▶ **Work item**
Only one portion of the data is to be written out: from the line bearing "while fellow American" through the line bearing "Tips for customary". Write it exactly as it appears.

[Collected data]
────

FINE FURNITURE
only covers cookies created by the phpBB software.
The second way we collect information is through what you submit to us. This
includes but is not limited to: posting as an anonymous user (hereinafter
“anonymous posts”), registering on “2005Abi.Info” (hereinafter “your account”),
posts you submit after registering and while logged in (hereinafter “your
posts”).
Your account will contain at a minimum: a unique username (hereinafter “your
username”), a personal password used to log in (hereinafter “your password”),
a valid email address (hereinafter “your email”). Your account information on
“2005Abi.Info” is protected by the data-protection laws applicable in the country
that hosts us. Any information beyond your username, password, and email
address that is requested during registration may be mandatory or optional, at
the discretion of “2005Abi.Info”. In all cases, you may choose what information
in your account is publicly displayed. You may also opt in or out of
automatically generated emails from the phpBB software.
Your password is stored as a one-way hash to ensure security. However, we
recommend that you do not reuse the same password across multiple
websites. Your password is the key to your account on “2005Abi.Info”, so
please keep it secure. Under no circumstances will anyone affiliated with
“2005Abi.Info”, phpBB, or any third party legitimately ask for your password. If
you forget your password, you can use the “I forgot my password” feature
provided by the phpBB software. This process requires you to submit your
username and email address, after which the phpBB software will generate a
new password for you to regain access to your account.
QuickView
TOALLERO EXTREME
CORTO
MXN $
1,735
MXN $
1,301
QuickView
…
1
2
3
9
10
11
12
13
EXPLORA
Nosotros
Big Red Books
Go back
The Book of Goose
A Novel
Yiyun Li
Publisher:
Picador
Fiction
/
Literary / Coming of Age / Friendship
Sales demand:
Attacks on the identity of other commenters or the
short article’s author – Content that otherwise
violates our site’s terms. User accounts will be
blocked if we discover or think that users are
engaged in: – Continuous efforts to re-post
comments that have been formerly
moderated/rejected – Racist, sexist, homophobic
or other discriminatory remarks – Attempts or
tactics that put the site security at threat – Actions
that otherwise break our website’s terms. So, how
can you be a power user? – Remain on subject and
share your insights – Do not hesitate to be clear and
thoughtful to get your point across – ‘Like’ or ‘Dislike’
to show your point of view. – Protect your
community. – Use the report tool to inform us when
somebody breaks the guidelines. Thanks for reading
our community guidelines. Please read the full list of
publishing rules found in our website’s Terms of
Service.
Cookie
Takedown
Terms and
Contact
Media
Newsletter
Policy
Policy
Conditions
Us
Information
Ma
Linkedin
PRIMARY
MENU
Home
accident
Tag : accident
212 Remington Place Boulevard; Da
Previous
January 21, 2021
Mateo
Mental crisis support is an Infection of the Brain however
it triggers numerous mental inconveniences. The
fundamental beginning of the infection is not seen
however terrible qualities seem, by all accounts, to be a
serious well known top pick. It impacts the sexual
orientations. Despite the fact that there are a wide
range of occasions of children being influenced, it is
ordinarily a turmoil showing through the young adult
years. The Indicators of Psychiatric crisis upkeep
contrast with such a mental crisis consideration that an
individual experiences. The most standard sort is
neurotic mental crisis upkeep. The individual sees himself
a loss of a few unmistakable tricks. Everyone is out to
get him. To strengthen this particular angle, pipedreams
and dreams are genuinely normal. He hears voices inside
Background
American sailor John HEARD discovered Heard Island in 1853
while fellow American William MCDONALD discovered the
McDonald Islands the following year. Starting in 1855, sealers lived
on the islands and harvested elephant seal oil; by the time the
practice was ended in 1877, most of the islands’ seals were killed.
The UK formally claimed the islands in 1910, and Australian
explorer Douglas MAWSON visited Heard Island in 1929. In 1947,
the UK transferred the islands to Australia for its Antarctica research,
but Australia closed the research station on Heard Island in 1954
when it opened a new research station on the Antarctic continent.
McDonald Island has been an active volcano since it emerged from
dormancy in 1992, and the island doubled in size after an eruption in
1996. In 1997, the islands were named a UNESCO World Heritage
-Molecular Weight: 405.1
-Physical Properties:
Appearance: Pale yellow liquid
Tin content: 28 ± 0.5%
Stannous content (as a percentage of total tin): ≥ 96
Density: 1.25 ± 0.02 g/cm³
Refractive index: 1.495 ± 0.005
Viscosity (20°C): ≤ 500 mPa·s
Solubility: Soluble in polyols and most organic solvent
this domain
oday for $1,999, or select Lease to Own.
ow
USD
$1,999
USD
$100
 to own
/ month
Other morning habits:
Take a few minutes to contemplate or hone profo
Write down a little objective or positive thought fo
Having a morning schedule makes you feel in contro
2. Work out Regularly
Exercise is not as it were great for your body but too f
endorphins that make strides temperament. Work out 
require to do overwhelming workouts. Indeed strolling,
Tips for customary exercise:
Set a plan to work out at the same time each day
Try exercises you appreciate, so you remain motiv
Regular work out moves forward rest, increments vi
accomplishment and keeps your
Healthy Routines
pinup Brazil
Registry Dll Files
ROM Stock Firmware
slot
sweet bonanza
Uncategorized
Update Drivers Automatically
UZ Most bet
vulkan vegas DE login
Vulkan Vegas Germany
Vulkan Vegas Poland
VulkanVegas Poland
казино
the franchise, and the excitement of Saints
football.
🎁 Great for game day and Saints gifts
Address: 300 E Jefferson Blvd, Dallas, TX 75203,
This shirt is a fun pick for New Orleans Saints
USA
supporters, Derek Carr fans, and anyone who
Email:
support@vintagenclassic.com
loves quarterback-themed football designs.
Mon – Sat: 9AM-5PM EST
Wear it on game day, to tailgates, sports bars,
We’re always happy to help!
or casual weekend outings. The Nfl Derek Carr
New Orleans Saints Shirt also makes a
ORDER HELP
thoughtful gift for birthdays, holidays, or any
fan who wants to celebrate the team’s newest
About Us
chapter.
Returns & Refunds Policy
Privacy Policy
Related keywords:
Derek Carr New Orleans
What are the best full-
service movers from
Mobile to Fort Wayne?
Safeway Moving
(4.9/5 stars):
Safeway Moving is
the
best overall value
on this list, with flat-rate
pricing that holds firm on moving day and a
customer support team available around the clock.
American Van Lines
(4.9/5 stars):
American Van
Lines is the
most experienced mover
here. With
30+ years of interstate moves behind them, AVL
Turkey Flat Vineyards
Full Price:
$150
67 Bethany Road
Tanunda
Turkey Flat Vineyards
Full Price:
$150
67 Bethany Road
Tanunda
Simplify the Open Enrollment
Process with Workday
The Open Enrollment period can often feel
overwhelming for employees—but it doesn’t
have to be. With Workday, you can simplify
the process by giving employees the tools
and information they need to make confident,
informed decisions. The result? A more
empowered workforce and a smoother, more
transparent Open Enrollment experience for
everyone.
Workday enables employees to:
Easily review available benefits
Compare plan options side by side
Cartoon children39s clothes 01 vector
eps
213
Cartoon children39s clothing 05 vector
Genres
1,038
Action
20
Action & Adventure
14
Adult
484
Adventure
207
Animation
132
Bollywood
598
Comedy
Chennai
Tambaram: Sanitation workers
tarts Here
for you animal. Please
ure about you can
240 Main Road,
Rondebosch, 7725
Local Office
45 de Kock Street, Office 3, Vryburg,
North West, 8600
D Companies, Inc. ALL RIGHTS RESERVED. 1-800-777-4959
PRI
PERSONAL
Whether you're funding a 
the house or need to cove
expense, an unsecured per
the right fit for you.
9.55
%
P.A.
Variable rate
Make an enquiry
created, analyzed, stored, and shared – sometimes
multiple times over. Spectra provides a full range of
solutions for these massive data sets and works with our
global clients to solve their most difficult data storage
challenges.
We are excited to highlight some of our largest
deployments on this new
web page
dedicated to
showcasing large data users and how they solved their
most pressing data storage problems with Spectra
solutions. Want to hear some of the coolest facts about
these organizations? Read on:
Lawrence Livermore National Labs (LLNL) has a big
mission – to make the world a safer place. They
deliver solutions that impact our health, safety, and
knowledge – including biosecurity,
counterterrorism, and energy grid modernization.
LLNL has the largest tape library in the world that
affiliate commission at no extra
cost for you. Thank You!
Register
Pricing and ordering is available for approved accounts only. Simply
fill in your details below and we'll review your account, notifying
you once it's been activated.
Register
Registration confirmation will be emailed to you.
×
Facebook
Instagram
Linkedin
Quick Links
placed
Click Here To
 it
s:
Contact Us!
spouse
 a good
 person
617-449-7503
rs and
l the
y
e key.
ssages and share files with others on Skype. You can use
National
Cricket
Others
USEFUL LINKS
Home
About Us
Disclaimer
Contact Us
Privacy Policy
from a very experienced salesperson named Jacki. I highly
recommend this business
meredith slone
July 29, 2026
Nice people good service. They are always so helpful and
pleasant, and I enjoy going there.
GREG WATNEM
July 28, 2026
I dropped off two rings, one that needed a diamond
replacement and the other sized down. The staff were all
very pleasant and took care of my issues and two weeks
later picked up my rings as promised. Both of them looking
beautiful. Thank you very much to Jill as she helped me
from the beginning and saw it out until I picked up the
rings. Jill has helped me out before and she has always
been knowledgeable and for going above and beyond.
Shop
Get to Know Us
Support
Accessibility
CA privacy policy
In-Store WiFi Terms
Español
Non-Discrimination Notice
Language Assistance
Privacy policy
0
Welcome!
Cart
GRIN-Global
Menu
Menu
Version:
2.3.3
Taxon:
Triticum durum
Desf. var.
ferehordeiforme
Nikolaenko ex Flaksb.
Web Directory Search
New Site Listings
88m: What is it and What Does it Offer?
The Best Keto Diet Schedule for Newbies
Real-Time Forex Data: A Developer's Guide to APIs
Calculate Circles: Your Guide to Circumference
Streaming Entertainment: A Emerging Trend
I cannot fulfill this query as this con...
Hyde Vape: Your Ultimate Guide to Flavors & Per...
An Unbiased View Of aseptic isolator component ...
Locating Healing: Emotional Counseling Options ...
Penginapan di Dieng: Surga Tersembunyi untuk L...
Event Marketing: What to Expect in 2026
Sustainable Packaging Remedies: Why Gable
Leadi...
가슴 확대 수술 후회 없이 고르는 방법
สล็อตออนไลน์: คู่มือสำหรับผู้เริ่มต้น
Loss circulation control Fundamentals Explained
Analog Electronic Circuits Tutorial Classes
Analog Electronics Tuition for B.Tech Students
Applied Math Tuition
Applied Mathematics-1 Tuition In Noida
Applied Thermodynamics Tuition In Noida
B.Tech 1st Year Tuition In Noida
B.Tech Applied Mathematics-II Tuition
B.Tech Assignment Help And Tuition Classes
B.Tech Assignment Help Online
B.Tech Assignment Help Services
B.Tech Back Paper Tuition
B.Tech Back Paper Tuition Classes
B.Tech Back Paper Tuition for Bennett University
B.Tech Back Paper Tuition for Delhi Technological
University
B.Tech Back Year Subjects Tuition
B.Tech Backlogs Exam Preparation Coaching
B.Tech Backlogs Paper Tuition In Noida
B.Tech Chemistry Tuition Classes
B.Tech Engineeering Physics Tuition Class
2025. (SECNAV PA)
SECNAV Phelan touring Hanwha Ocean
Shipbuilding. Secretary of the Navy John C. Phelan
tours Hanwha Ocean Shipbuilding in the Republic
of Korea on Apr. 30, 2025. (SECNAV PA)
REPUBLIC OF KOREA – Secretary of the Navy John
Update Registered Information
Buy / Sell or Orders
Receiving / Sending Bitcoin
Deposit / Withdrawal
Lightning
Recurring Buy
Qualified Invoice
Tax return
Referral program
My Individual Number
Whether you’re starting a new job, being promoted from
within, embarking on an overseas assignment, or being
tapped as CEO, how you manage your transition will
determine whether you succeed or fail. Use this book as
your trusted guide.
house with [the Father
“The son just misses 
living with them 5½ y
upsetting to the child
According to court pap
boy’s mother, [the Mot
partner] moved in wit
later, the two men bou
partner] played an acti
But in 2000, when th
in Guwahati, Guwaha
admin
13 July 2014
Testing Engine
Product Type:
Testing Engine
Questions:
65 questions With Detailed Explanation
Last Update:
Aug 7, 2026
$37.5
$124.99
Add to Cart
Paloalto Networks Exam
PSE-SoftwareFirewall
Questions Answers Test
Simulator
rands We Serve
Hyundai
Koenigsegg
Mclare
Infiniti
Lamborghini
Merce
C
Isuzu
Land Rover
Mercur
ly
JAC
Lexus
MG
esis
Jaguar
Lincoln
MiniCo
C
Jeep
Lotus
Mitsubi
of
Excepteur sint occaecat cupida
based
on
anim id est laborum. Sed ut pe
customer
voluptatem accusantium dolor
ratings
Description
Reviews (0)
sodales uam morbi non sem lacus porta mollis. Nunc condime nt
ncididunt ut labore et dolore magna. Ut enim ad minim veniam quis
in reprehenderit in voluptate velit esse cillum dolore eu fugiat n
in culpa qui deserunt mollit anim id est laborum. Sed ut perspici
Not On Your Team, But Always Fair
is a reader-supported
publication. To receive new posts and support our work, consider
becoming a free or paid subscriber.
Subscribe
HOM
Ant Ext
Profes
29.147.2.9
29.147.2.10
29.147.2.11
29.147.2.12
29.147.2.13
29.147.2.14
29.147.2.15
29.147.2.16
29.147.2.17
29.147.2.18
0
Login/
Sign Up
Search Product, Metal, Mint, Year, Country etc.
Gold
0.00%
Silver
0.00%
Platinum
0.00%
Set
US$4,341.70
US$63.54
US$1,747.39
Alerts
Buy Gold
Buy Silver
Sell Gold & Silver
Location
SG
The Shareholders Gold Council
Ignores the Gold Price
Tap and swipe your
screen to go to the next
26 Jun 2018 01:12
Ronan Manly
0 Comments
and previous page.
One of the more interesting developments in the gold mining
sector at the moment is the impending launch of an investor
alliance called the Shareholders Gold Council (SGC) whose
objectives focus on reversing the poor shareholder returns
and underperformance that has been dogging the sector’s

────

▶ **Exercise output**
while fellow American William MCDONALD discovered the
McDonald Islands the following year. Starting in 1855, sealers lived
on the islands and harvested elephant seal oil; by the time the
practice was ended in 1877, most of the islands’ seals were killed.
The UK formally claimed the islands in 1910, and Australian
explorer Douglas MAWSON visited Heard Island in 1929. In 1947,
the UK transferred the islands to Australia for its Antarctica research,
but Australia closed the research station on Heard Island in 1954
when it opened a new research station on the Antarctic continent.
McDonald Island has been an active volcano since it emerged from
dormancy in 1992, and the island doubled in size after an eruption in
1996. In 1997, the islands were named a UNESCO World Heritage
-Molecular Weight: 405.1
-Physical Properties:
Appearance: Pale yellow liquid
Tin content: 28 ± 0.5%
Stannous content (as a percentage of total tin): ≥ 96
Density: 1.25 ± 0.02 g/cm³
Refractive index: 1.495 ± 0.005
Viscosity (20°C): ≤ 500 mPa·s
Solubility: Soluble in polyols and most organic solvent
this domain
oday for $1,999, or select Lease to Own.
ow
USD
$1,999
USD
$100
 to own
/ month
Other morning habits:
Take a few minutes to contemplate or hone profo
Write down a little objective or positive thought fo
Having a morning schedule makes you feel in contro
2. Work out Regularly
Exercise is not as it were great for your body but too f
endorphins that make strides temperament. Work out 
require to do overwhelming workouts. Indeed strolling,
Tips for customary exercise:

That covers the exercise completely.